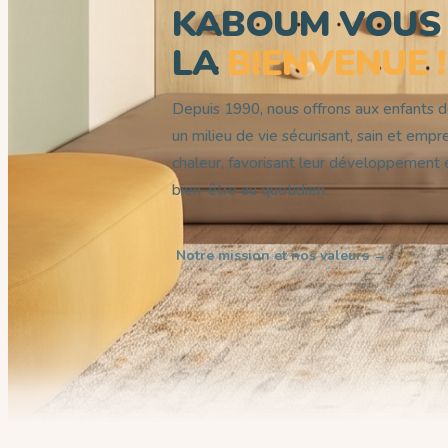
KABOUM VOUS 
LA
BIENVENUE !
Depuis 1990, nous offrons aux enfants 
un milieu de vie sécurisant, sain et empr
chaleur, favorisant leur développement e
bien‑être au quotidien.
Notre mission et nos valeurs →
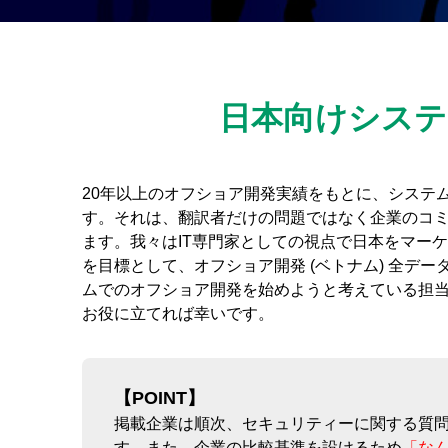
日本向けシス
20年以上のオフショア開発実績をもとに、システ
す。それは、翻訳者だけの問題ではなく企業のコ
ます。我々はIT専門家としての視点で日本をマー
を目標として、オフショア開発 (ベトナム) 全デー
ムでのオフショア開発を始めようと考えている担
お役に立てれば幸いです。
【POINT】
掲載企業は順次、セキュリティーに関する質問
す。また、企業の比較基準を設けるため
「な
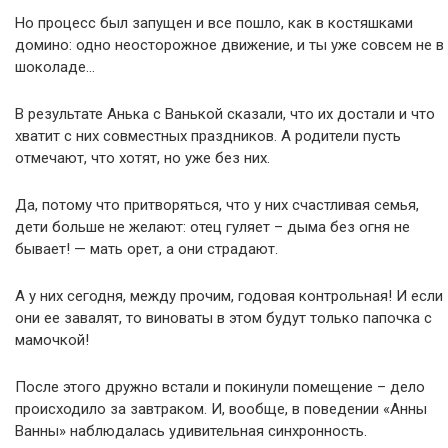
Но процесс был запущен и все пошло, как в костяшками
домино: одно неосторожное движение, и ты уже совсем не в
шоколаде…
В результате Анька с Ванькой сказали, что их достали и что
хватит с них совместных праздников. А родители пусть
отмечают, что хотят, но уже без них.
Да, потому что притворяться, что у них счастливая семья,
дети больше не желают: отец гуляет – дыма без огня не
бывает! — мать орет, а они страдают.
А у них сегодня, между прочим, годовая контрольная! И если
они ее завалят, то виноваты в этом будут только папочка с
мамочкой!
После этого дружно встали и покинули помещение – дело
происходило за завтраком. И, вообще, в поведении «Анны
Ванны» наблюдалась удивительная синхронность.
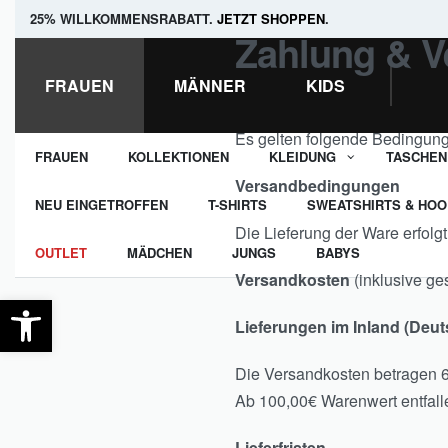
25% WILLKOMMENSRABATT.
JETZT SHOPPEN
.
Zahlung & V
FRAUEN
MÄNNER
KIDS
Es gelten folgende Bedingun
FRAUEN
KOLLEKTIONEN
KLEIDUNG
TASCHEN
Versandbedingungen
NEU EINGETROFFEN
T-SHIRTS
SWEATSHIRTS & HOO
Die Lieferung der Ware erfolg
OUTLET
MÄDCHEN
JUNGS
BABYS
Versandkosten
(inklusive ge
Open toolbar
Lieferungen im Inland (Deu
Die Versandkosten betragen 6
Ab 100,00€ Warenwert entfall
Lieferfristen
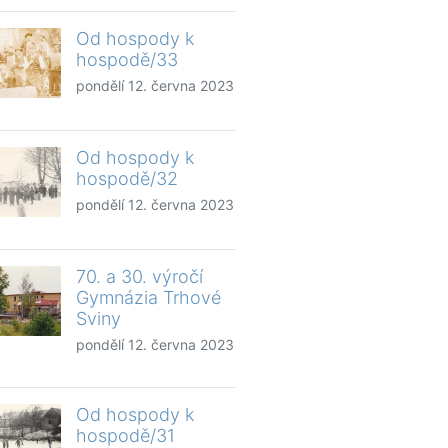
Od hospody k
hospodě/33
pondělí 12. června 2023
Od hospody k
hospodě/32
pondělí 12. června 2023
70. a 30. výročí
Gymnázia Trhové
Sviny
pondělí 12. června 2023
Od hospody k
hospodě/31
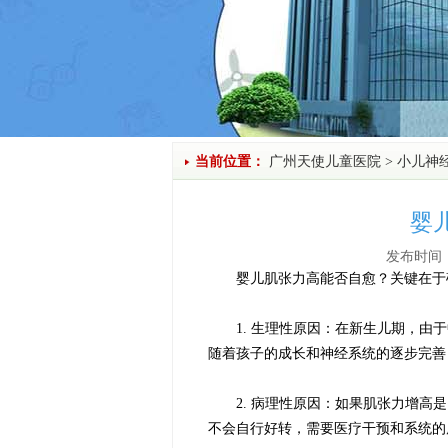
当前位置：
广州天使儿童医院
>
小儿神
婴
发布时间：
婴儿肌张力高能否自愈？关键在于确
1. 生理性原因：在新生儿期，由于
随着孩子的成长和神经系统的逐步完善
2. 病理性原因：如果肌张力增高是
不会自行好转，需要医疗干预和系统的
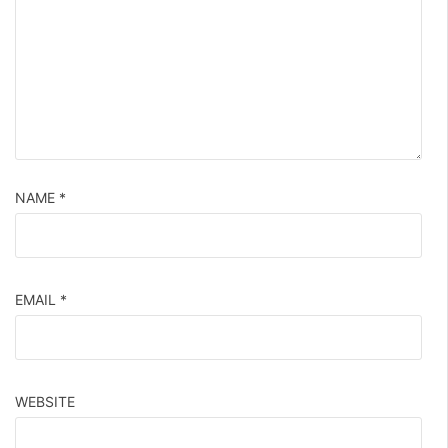
NAME
*
EMAIL
*
WEBSITE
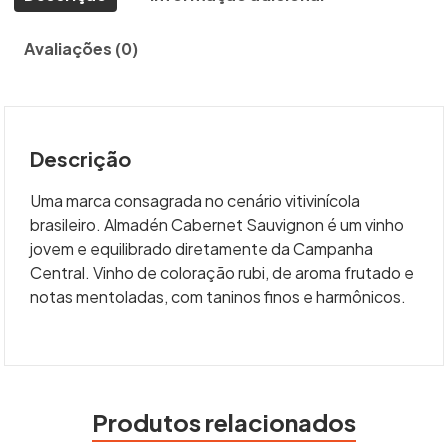
Avaliações (0)
Descrição
Uma marca consagrada no cenário vitivinícola
brasileiro. Almadén Cabernet Sauvignon é um vinho
jovem e equilibrado diretamente da Campanha
Central. Vinho de coloração rubi, de aroma frutado e
notas mentoladas, com taninos finos e harmônicos.
Produtos relacionados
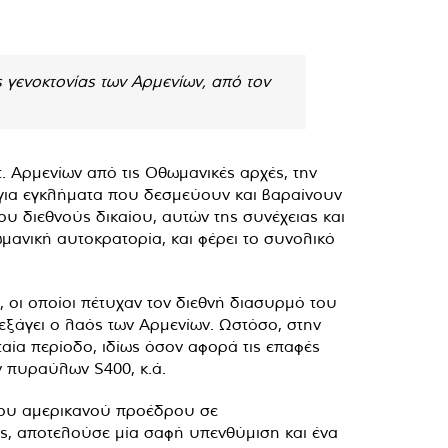
γενοκτονίας των Αρμενίων, από τον
. Αρμενίων από τις Οθωμανικές αρχές, την
ι για εγκλήματα που δεσμεύουν και βαραίνουν
 διεθνούς δικαίου, αυτών της συνέχειας και
μανική αυτοκρατορία, και φέρει το συνολικό
 οι οποίοι πέτυχαν τον διεθνή διασυρμό του
ιεξάγει ο λαός των Αρμενίων. Ωστόσο, στην
ταία περίοδο, ιδίως όσον αφορά τις επαφές
ν πυραύλων S400, κ.ά.
 του αμερικανού προέδρου σε
ως, αποτελούσε μία σαφή υπενθύμιση και ένα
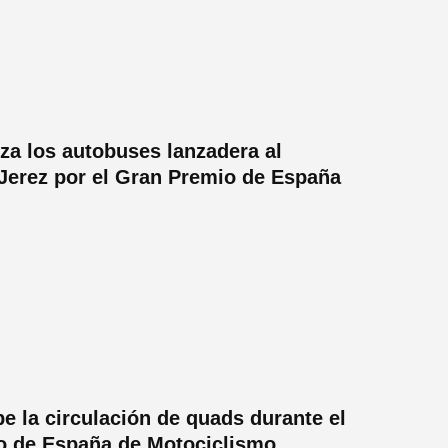
rza los autobuses lanzadera al
 Jerez por el Gran Premio de España
be la circulación de quads durante el
o de España de Motociclismo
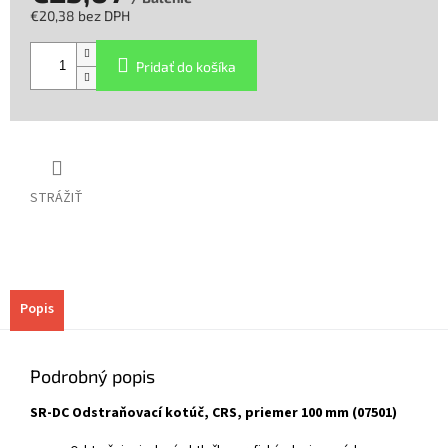
€20,38 bez DPH
Jednotková
cena:
Pridať do košíka
STRÁŽIŤ
Popis
Podrobný popis
SR-DC Odstraňovací kotúč, CRS, priemer 100 mm (07501)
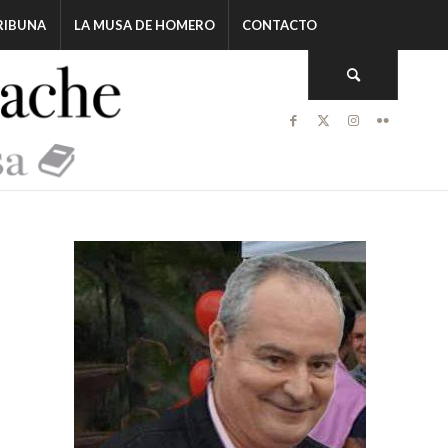
RIBUNA
LA MUSA DE HOMERO
CONTACTO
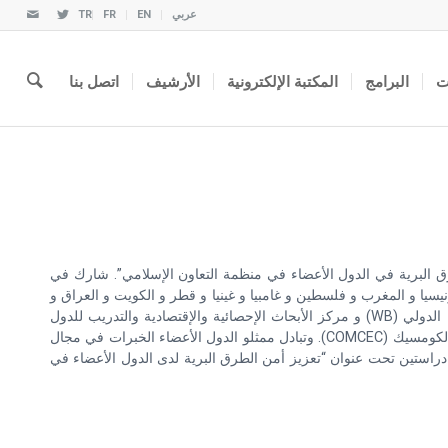
عربي
EN
FR
TR
ت
البرامج
المكتبة الإلكترونية
الأرشيف
اتصل بنا
نقل والإتصالات في أنقرة تركيا بتاريخ 27 أكتوبر/ تشرين الأول 2016 تحت عنوان ” أمن الطرق البرية في الدول الأعضاء في منظمة التعاون الإسلامي”. شارك في
: أندونيسيا و المغرب و فلسطين و غامبيا و غينيا و قطر و الكويت و العراق و
العربية السعودية و النيجر و نيجيريا و تركيا و أوغندا. وكما شارك في الإجتماع ممثلو كل من لجنة الأمم المتحدة الإقتصادية لأوروبا (UNECE) و البنك الدولي (WB) و مركز الأبحاث الإحصائية والإقتصادية والتدريب للدول
الإسلامية سيسريك (SESRIC) فضلاً عن AMEND و ECORYS&SWOV و مكتب اللجنة الدائمة للتعاون الإقتصادي والتجاري لمنظمة التعاون الإسلامي الكومسيك (COMCEC). وتبادل ممثلو الدول الأعضاء الخبرات في مجال
م دراستين تحت عنوان “تعزيز أمن الطرق البرية لدى الدول الأعضاء في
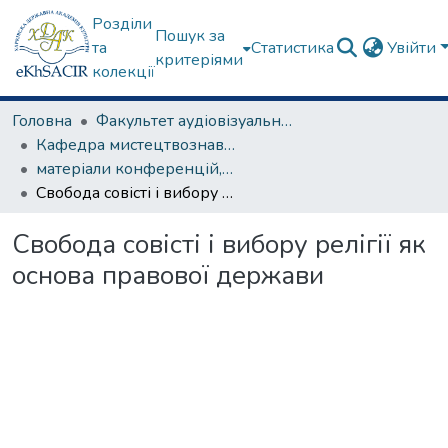
Розділи
Пошук за
та
Статистика
Увійти
критеріями
колекції
Головна
Факультет аудіовізуального мистецтва
Кафедра мистецтвознавства
матеріали конференцій, семінарів, круглих столів та ін.
Свобода совісті і вибору релігії як основа правової держави
Свобода совісті і вибору релігії як
основа правової держави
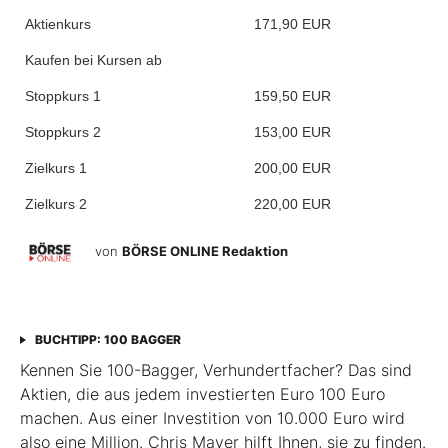
Aktienkurs
171,90 EUR
Kaufen bei Kursen ab
Stoppkurs 1
159,50 EUR
Stoppkurs 2
153,00 EUR
Zielkurs 1
200,00 EUR
Zielkurs 2
220,00 EUR
von
BÖRSE ONLINE Redaktion
BUCHTIPP: 100 BAGGER
Kennen Sie 100-Bagger, Verhundertfacher? Das sind
Aktien, die aus jedem investierten Euro 100 Euro
machen. Aus einer Investition von 10.000 Euro wird
also eine Million. Chris Mayer hilft Ihnen, sie zu finden.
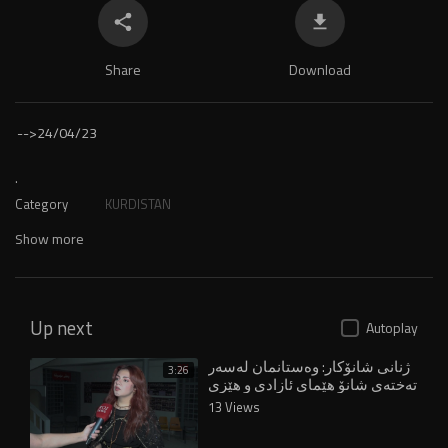
Share
Download
-->
24/04/23
.
Category
KURDISTAN
Show more
Up next
Autoplay
ژنانی شانۆکار: وەستانمان لەسەر
3:26
تەختەی شانۆ هێمای ئازادی و هێزی
ژنانە
13 Views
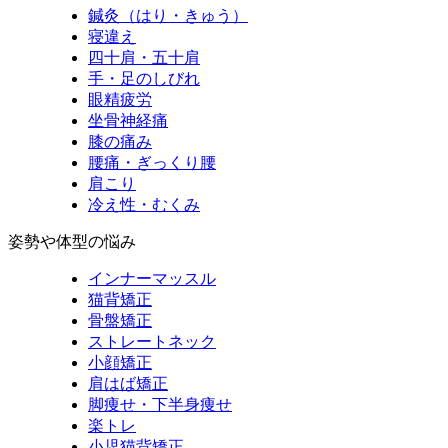
鍼灸（はり・きゅう）
寝違え
四十肩・五十肩
手・足のしびれ
眼精疲労
坐骨神経痛
膝の痛み
腰痛・ぎっくり腰
肩こり
冷え性・むくみ
姿勢や体型の悩み
インナーマッスル
猫背矯正
骨盤矯正
ストレートネック
小顔矯正
肩はば矯正
脚痩せ・下半身痩せ
楽トレ
小児猫背矯正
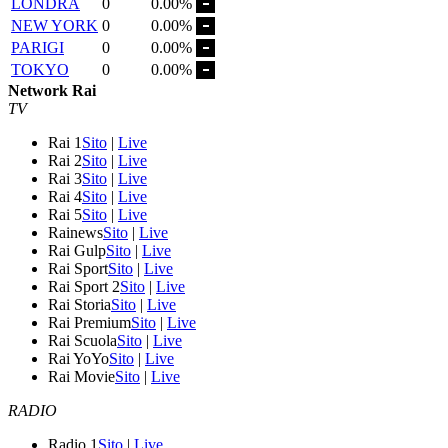
LONDRA
0
0.00%
NEW YORK
0
0.00%
PARIGI
0
0.00%
TOKYO
0
0.00%
Network Rai
TV
Rai 1
Sito
|
Live
Rai 2
Sito
|
Live
Rai 3
Sito
|
Live
Rai 4
Sito
|
Live
Rai 5
Sito
|
Live
Rainews
Sito
|
Live
Rai Gulp
Sito
|
Live
Rai Sport
Sito
|
Live
Rai Sport 2
Sito
|
Live
Rai Storia
Sito
|
Live
Rai Premium
Sito
|
Live
Rai Scuola
Sito
|
Live
Rai YoYo
Sito
|
Live
Rai Movie
Sito
|
Live
RADIO
Radio 1
Sito
|
Live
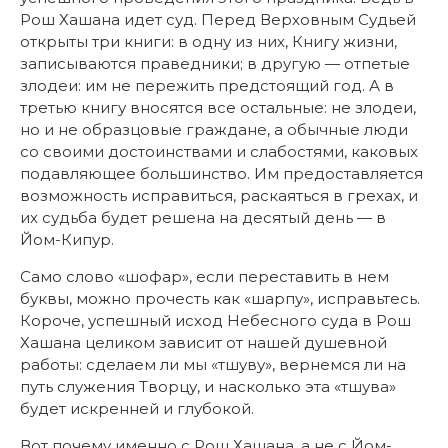
Рош Хашана идет суд. Перед Верховным Судьей
открыты три книги: в одну из них, Книгу жизни,
записываются праведники; в другую — отпетые
злодеи: им не пережить предстоящий год. А в
третью книгу вносятся все остальные: не злодеи,
но и не образцовые граждане, а обычные люди
со своими достоинствами и слабостями, каковых
подавляющее большинство. Им предоставляется
возможность исправиться, раскаяться в грехах, и
их судьба будет решена на десятый день — в
Йом-Кипур.
Само слово «шофар», если переставить в нем
буквы, можно прочесть как «шарпу», исправьтесь.
Короче, успешный исход Небесного суда в Рош
Хашана целиком зависит от нашей душевной
работы: сделаем ли мы «тшуву», вернемся ли на
путь служения Творцу, и насколько эта «тшува»
будет искренней и глубокой.
Вот почему именно с Рош Хашана, а не с Йом-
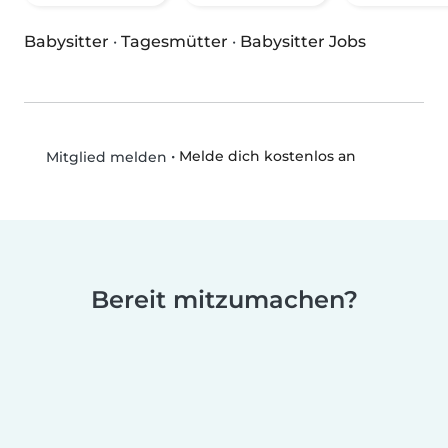
Babysitter
·
Tagesmütter
·
Babysitter Jobs
•
Melde dich kostenlos an
Mitglied melden
Bereit mitzumachen?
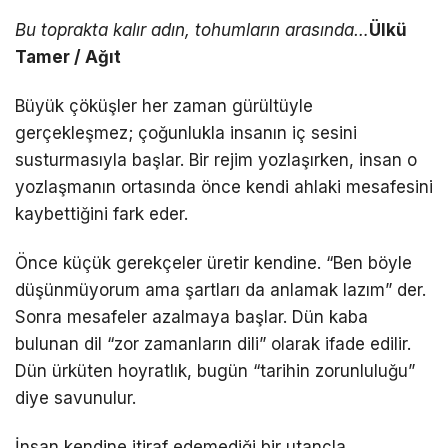
Bu toprakta kalır adın, tohumların arasında…
Ülkü
Tamer / Ağıt
Büyük çöküşler her zaman gürültüyle
gerçekleşmez; çoğunlukla insanın iç sesini
susturmasıyla başlar. Bir rejim yozlaşırken, insan o
yozlaşmanın ortasında önce kendi ahlaki mesafesini
kaybettiğini fark eder.
Önce küçük gerekçeler üretir kendine. “Ben böyle
düşünmüyorum ama şartları da anlamak lazım” der.
Sonra mesafeler azalmaya başlar. Dün kaba
bulunan dil “zor zamanların dili” olarak ifade edilir.
Dün ürküten hoyratlık, bugün “tarihin zorunluluğu”
diye savunulur.
İnsan kendine itiraf edemediği bir utançla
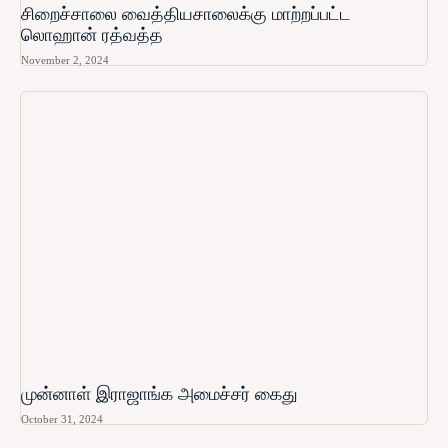
சிறைச்சாலை வைத்தியசாலைக்கு மாற்றப்பட்ட
லொஹான் ரத்வத்த
November 2, 2024
முன்னாள் இராஜாங்க அமைச்சர் கைது
October 31, 2024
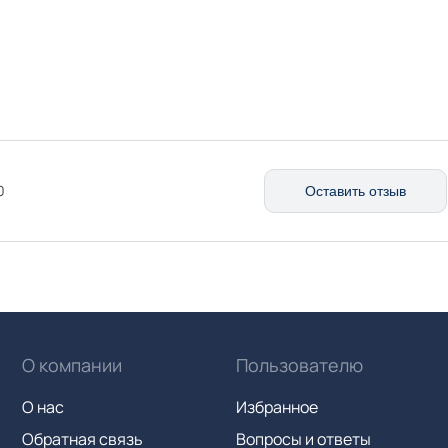
0
Оставить отзыв
О компании
Пользователю
О нас
Избранное
Обратная связь
Вопросы и ответы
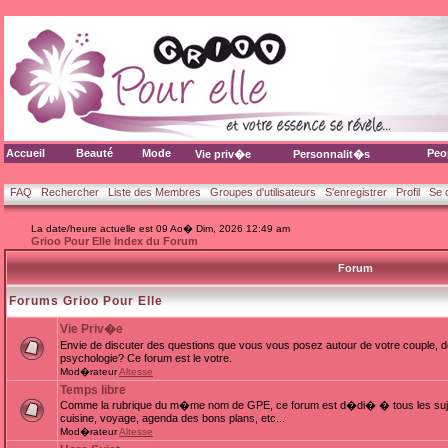
Accueil
Beauté
Mode
Peo
Vie priv�e
Personnalit�s
FAQ
Rechercher
Liste des Membres
Groupes d'utilisateurs
S'enregistrer
Profil
Se 
La date/heure actuelle est 09 Ao� Dim, 2026 12:49 am
Grioo Pour Elle Index du Forum
Forum
Forums Grioo Pour Elle
Vie Priv�e
Envie de discuter des questions que vous vous posez autour de votre couple, d
psychologie? Ce forum est le votre.
Mod�rateur
Altesse
Temps libre
Comme la rubrique du m�me nom de GPE, ce forum est d�di� � tous les sujets
cuisine, voyage, agenda des bons plans, etc...
Mod�rateur
Altesse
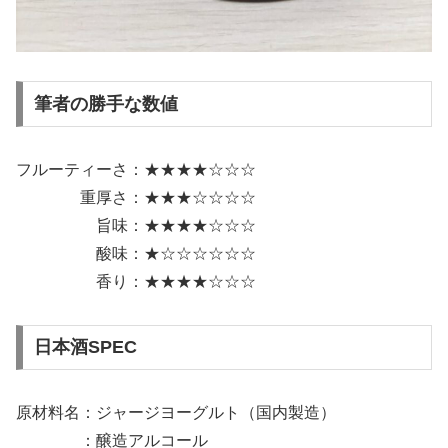
筆者の勝手な数値
フルーティーさ：★★★★☆☆☆
重厚さ：★★★☆☆☆☆
旨味：★★★★☆☆☆
酸味：★☆☆☆☆☆☆
香り：★★★★☆☆☆
日本酒SPEC
原材料名：ジャージヨーグルト（国内製造）
：醸造アルコール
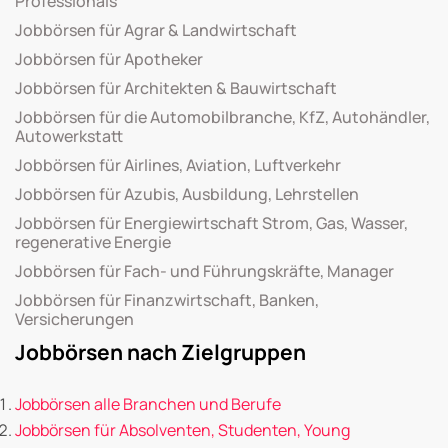
Professionals
Jobbörsen für Agrar & Landwirtschaft
Jobbörsen für Apotheker
Jobbörsen für Architekten & Bauwirtschaft
Jobbörsen für die Automobilbranche, KfZ, Autohändler,
Autowerkstatt
Jobbörsen für Airlines, Aviation, Luftverkehr
Jobbörsen für Azubis, Ausbildung, Lehrstellen
Jobbörsen für Energiewirtschaft Strom, Gas, Wasser,
regenerative Energie
Jobbörsen für Fach- und Führungskräfte, Manager
Jobbörsen für Finanzwirtschaft, Banken,
Versicherungen
Jobbörsen nach Zielgruppen
Jobbörsen alle Branchen und Berufe
Jobbörsen für Absolventen, Studenten, Young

» **What you need to do**
Where pictures appear, drop them, and reproduce exactly only the lines running from the beginning of the data to the line that contains "Но процесс был", inclusive.

» **Exercise solution**
KABOUM VOUS 
LA
BIENVENUE !
Depuis 1990, nous offrons aux enfants 
un milieu de vie sécurisant, sain et empr
chaleur, favorisant leur développement e
bien‑être au quotidien.
Notre mission et nos valeurs →
日本向けシス
20年以上のオフショア開発実績をもとに、システ
す。それは、翻訳者だけの問題ではなく企業のコ
ます。我々はIT専門家としての視点で日本をマー
を目標として、オフショア開発 (ベトナム) 全デー
ムでのオフショア開発を始めようと考えている担
お役に立てれば幸いです。
【POINT】
掲載企業は順次、セキュリティーに関する質問
す。また、企業の比較基準を設けるため
「な
Но процесс был запущен и все пошло, как в костяшками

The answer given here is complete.